During my middle years, I carried a lot of credit. Because I was never late with a payment and always paid more than the minimum, I got incredible offers to lock in low rates on balance transfers which I did and eventually paid everything off. Now I have one card at Chase with a $10k limit that I use regularly and pay off in full every month. No annual fee and I get Amazon points. I have another card at Chase with a $42k limit (the result of combining 2 accounts) that hasn’t been touched in years, but Chase hasn’t closed it on me either. I have a third card through Amex that also hasn’t been touched in years. It has a $21.1k limit and no annual fee. This one is coming up for renewal next month. Should I close it? Should I keep it open and close the $42k Chase card? Close both? What’s best for my credit score? The last time I checked, it was 790. I’m 65, happily working, and expect to be so for the next decade at least. I can’t envision needing or wanting to use the money. Thank you, Terry.
SAVAGE SAYS: First, my congratulations on how well you’ve managed credit over the years. You’re a great example for all my readers. I’m just guessing that at your age you aren’t about to apply for much more than a car loan. But maybe you’re thinking of buying a retirement home?

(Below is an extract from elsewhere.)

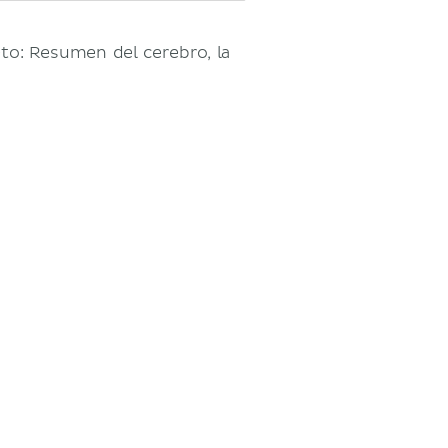
to: Resumen del cerebro, la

I think you should leave things as they are — unless you are paying too much for each card. I never like to pay a lot for a card, since I find most people don’t use many of those features that make some cards so expensive! But perhaps you should make a charge, and pay in full, on each of these cards once or twice?a year — just to keep them active. They will report your payment history to the bureaus, and it will show a wider, more diverse, but still excellent use of credit.
You have a great credit score, so you don’t need to do much to maintain it!